• **WHAT IS BEING ASKED**
Copy every line from the material below that holds "Malaysia".

• **EXTRACTED INFORMATION**
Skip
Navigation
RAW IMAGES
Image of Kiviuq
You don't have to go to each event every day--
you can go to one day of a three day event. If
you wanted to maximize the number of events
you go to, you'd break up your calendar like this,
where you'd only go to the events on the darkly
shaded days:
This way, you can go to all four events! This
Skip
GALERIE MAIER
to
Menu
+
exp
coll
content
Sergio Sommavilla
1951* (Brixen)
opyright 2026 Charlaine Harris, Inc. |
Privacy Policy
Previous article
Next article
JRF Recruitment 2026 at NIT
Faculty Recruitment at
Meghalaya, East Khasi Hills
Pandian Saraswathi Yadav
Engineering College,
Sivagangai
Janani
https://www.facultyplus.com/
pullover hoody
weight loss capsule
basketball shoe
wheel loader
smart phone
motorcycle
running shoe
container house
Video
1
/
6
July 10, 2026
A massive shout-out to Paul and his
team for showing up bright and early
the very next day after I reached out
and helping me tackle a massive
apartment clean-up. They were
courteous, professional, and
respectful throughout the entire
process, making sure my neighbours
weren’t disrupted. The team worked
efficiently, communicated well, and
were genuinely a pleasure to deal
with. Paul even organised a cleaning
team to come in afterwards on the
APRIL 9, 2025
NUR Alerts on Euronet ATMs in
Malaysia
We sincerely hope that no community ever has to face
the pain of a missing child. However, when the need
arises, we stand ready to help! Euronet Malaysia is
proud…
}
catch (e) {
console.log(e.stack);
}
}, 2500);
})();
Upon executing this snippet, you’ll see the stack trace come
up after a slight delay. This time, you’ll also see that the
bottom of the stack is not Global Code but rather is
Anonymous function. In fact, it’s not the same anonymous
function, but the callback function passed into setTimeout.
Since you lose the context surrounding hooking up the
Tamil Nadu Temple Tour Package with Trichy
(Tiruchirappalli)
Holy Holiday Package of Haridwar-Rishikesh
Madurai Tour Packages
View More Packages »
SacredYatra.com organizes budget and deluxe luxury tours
* * *
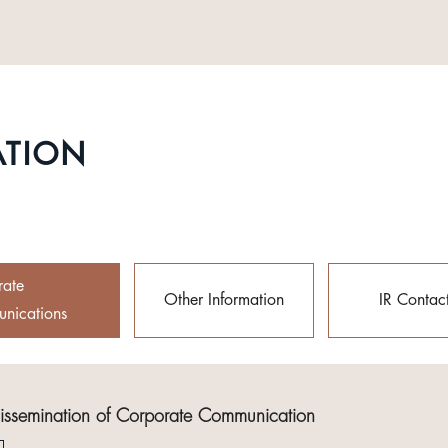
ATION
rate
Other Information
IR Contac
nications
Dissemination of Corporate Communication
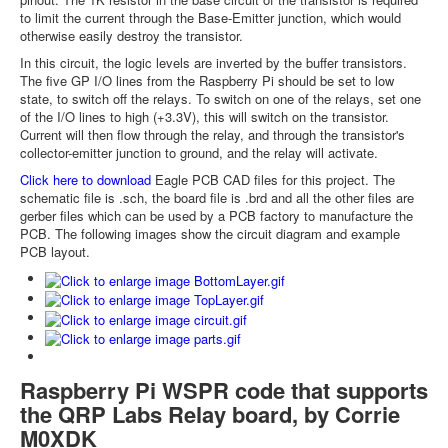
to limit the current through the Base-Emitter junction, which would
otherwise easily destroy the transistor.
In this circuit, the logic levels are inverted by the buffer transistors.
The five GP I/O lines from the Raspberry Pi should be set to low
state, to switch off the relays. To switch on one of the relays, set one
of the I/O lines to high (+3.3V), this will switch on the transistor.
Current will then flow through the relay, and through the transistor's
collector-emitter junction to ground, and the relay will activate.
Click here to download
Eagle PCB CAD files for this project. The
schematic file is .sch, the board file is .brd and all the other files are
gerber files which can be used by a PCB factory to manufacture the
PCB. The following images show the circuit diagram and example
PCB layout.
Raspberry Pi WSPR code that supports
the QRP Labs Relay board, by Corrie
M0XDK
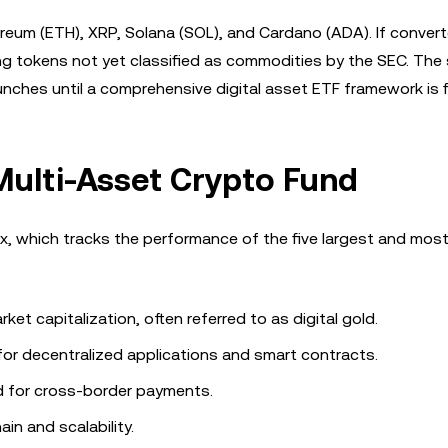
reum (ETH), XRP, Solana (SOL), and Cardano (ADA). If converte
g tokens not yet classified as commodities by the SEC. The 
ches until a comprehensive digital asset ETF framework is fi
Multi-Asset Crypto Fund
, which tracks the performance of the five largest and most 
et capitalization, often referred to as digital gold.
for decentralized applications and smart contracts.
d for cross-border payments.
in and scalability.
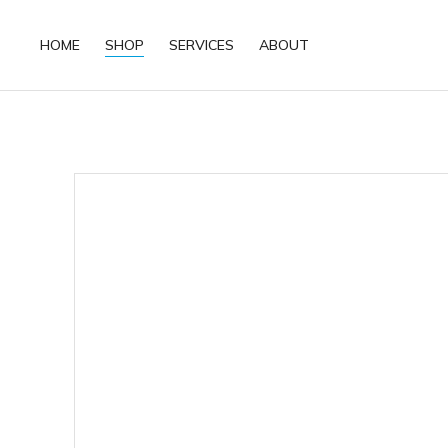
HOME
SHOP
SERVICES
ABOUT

• **RESULT OF THIS EXERCISE**
Malaysia
arises, we stand ready to help! Euronet Malaysia is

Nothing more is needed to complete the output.